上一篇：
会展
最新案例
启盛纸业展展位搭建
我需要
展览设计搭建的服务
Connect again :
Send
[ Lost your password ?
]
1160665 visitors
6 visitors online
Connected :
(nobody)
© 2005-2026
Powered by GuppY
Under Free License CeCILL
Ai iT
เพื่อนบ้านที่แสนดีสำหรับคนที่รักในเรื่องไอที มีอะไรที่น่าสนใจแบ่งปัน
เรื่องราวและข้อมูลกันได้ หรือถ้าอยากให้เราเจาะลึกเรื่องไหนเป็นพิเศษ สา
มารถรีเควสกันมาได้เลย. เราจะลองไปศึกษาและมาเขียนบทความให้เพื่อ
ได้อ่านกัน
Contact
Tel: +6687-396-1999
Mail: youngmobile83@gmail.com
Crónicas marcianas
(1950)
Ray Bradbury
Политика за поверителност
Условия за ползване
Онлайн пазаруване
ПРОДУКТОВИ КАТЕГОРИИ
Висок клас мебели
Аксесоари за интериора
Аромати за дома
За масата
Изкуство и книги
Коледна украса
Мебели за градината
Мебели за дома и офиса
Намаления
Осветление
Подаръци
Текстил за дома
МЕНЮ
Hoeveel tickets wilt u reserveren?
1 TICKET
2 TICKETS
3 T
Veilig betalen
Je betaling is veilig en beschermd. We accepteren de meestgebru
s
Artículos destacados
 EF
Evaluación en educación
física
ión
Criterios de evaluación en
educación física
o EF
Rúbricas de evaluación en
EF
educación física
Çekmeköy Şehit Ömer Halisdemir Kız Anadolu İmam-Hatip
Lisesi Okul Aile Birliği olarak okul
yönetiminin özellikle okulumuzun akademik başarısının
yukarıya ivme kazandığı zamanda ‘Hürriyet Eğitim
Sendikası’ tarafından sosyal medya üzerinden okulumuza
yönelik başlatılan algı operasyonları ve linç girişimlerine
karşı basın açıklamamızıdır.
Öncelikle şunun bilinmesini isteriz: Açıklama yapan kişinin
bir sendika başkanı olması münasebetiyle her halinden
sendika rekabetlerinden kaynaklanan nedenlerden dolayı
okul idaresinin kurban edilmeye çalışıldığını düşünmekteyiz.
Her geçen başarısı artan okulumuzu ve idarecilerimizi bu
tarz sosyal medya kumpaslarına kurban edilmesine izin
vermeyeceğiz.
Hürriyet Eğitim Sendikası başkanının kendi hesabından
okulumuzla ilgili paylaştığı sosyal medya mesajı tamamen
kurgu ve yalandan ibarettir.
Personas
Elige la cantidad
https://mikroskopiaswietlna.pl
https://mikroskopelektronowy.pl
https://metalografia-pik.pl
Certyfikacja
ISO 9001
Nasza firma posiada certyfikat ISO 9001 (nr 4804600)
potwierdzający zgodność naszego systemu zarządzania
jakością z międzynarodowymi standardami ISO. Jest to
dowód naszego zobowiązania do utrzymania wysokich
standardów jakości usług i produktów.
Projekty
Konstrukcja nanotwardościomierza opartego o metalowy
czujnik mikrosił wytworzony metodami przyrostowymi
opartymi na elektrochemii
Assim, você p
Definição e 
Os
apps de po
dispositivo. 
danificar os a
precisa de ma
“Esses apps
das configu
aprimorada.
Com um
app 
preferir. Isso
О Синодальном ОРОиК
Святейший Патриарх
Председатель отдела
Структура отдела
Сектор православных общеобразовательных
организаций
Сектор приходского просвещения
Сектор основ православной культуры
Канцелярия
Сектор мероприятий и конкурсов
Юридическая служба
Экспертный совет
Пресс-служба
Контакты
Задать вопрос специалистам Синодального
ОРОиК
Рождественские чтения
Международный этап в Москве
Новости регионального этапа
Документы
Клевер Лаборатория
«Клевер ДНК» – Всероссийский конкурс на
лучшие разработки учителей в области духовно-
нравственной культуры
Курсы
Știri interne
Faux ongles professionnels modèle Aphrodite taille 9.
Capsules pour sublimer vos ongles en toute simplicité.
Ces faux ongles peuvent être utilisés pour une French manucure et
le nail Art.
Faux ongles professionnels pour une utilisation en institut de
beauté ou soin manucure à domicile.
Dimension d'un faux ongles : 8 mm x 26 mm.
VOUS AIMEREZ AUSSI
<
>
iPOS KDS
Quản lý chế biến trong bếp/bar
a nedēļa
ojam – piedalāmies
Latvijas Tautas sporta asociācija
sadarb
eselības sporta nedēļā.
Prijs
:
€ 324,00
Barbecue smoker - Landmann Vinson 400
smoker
_ _ _ _ _
Description of the task.
Up to and including the line that contains "vermeyeceğiz.", restate word for word every line of the entries, starting from the first.

Task response.
上一篇：
会展
最新案例
启盛纸业展展位搭建
我需要
展览设计搭建的服务
Connect again :
Send
[ Lost your password ?
]
1160665 visitors
6 visitors online
Connected :
(nobody)
© 2005-2026
Powered by GuppY
Under Free License CeCILL
Ai iT
เพื่อนบ้านที่แสนดีสำหรับคนที่รักในเรื่องไอที มีอะไรที่น่าสนใจแบ่งปัน
เรื่องราวและข้อมูลกันได้ หรือถ้าอยากให้เราเจาะลึกเรื่องไหนเป็นพิเศษ สา
มารถรีเควสกันมาได้เลย. เราจะลองไปศึกษาและมาเขียนบทความให้เพื่อ
ได้อ่านกัน
Contact
Tel: +6687-396-1999
Mail: youngmobile83@gmail.com
Crónicas marcianas
(1950)
Ray Bradbury
Политика за поверителност
Условия за ползване
Онлайн пазаруване
ПРОДУКТОВИ КАТЕГОРИИ
Висок клас мебели
Аксесоари за интериора
Аромати за дома
За масата
Изкуство и книги
Коледна украса
Мебели за градината
Мебели за дома и офиса
Намаления
Осветление
Подаръци
Текстил за дома
МЕНЮ
Hoeveel tickets wilt u reserveren?
1 TICKET
2 TICKETS
3 T
Veilig betalen
Je betaling is veilig en beschermd. We accepteren de meestgebru
s
Artículos destacados
 EF
Evaluación en educación
física
ión
Criterios de evaluación en
educación física
o EF
Rúbricas de evaluación en
EF
educación física
Çekmeköy Şehit Ömer Halisdemir Kız Anadolu İmam-Hatip
Lisesi Okul Aile Birliği olarak okul
yönetiminin özellikle okulumuzun akademik başarısının
yukarıya ivme kazandığı zamanda ‘Hürriyet Eğitim
Sendikası’ tarafından sosyal medya üzerinden okulumuza
yönelik başlatılan algı operasyonları ve linç girişimlerine
karşı basın açıklamamızıdır.
Öncelikle şunun bilinmesini isteriz: Açıklama yapan kişinin
bir sendika başkanı olması münasebetiyle her halinden
sendika rekabetlerinden kaynaklanan nedenlerden dolayı
okul idaresinin kurban edilmeye çalışıldığını düşünmekteyiz.
Her geçen başarısı artan okulumuzu ve idarecilerimizi bu
tarz sosyal medya kumpaslarına kurban edilmesine izin
vermeyeceğiz.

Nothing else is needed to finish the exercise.